Data entries
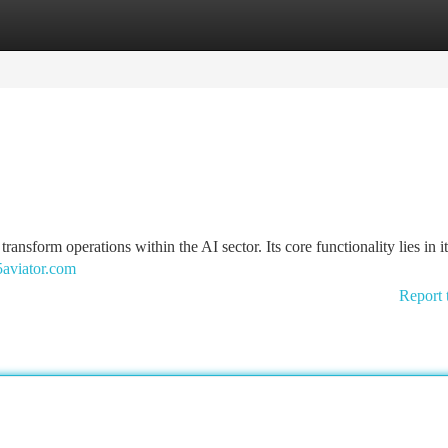
tegories
Register
Login
nsform operations within the AI sector. Its core functionality lies in i
aviator.com
Report 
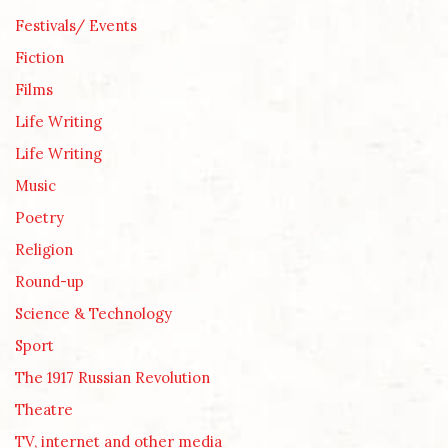
Festivals/ Events
Fiction
Films
Life Writing
Life Writing
Music
Poetry
Religion
Round-up
Science & Technology
Sport
The 1917 Russian Revolution
Theatre
TV, internet and other media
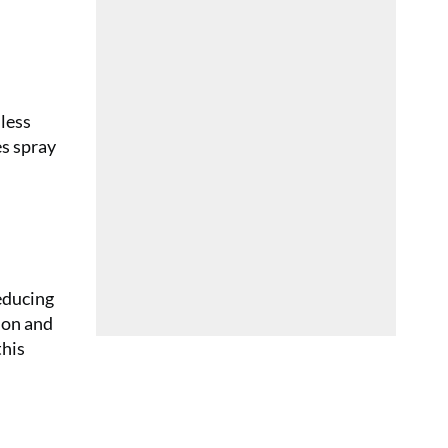
 less
es spray
educing
ion and
this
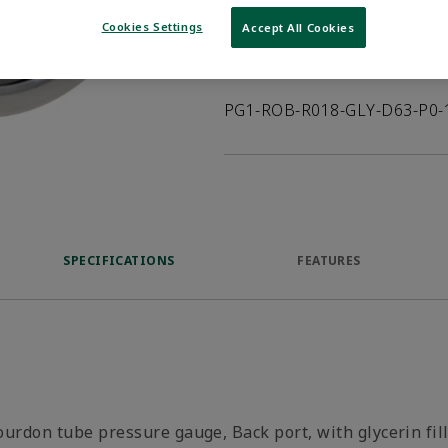
VIEW DATASHEET
Cookies Settings
Accept All Cookies
Product Description
PG1-ROB-R018-GLY-D63-P0-
SPECIFICATIONS
FEATURES
ourdon tube pressure gauge, Back port, with glycerin fil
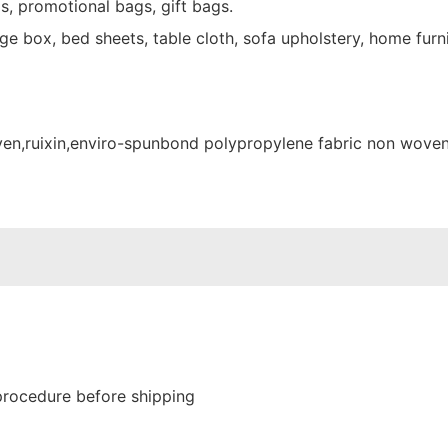
s, promotional bags, gift bags.
e box, bed sheets, table cloth, sofa upholstery, home furni
procedure before shipping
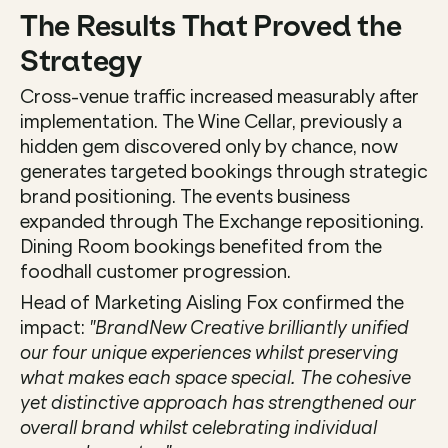
The Results That Proved the 
Strategy
Cross-venue traffic increased measurably after 
implementation. The Wine Cellar, previously a 
hidden gem discovered only by chance, now 
generates targeted bookings through strategic 
brand positioning. The events business 
expanded through The Exchange repositioning. 
Dining Room bookings benefited from the 
foodhall customer progression.
Head of Marketing Aisling Fox confirmed the 
impact: 
"BrandNew Creative brilliantly unified 
our four unique experiences whilst preserving 
what makes each space special. The cohesive 
yet distinctive approach has strengthened our 
overall brand whilst celebrating individual 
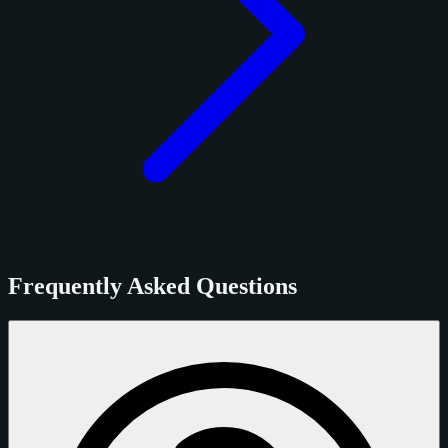
Frequently Asked Questions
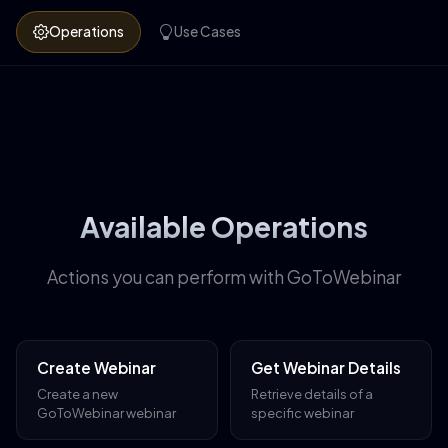
Operations
Use Cases
Available Operations
Actions you can perform with GoToWebinar
Create Webinar
Get Webinar Details
Create a new
Retrieve details of a
GoToWebinar webinar
specific webinar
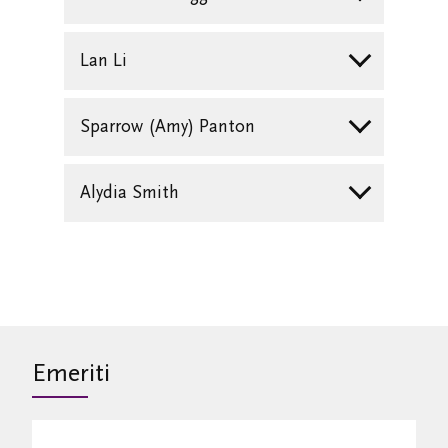
Lan Li
Sparrow (Amy) Panton
Alydia Smith
Emeriti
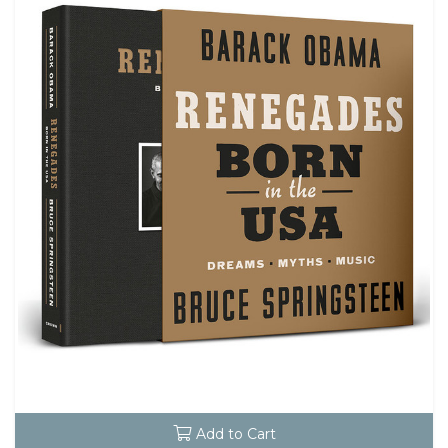
Add to Cart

_Directions_
Strip out the pictures and quote the remaining data word for word.

_Written solution_
tegories
Register
Login
nsform operations within the AI sector. Its core functionality lies in i
aviator.com
Report 
Festivals/ Events
Fiction
Films
Life Writing
Life Writing
Music
Poetry
Religion
Round-up
Science & Technology
Sport
The 1917 Russian Revolution
Theatre
TV, internet and other media
 less
es spray
educing
ion and
this
VIEW DATASHEET
Cookies Settings
Accept All Cookies
Product Description
PG1-ROB-R018-GLY-D63-P0-
SPECIFICATIONS
FEATURES
ourdon tube pressure gauge, Back port, with glycerin fil
s, promotional bags, gift bags.
e box, bed sheets, table cloth, sofa upholstery, home furni
procedure before shipping
The Results That Proved the 
Strategy
Cross-venue traffic increased measurably after 
implementation. The Wine Cellar, previously a 
hidden gem discovered only by chance, now 
generates targeted bookings through strategic 
brand positioning. The events business 
expanded through The Exchange repositioning. 
Dining Room bookings benefited from the 
foodhall customer progression.
Head of Marketing Aisling Fox confirmed the 
impact: 
"BrandNew Creative brilliantly unified 
our four unique experiences whilst preserving 
what makes each space special. The cohesive 
yet distinctive approach has strengthened our 
overall brand whilst celebrating individual 
Frequently Asked Questions
Operations
Use Cases
Available Operations
Actions you can perform with GoToWebinar
Create Webinar
Get Webinar Details
Create a new
Retrieve details of a
GoToWebinar webinar
specific webinar
Lan Li
Sparrow (Amy) Panton
Alydia Smith
Emeriti
Add to Cart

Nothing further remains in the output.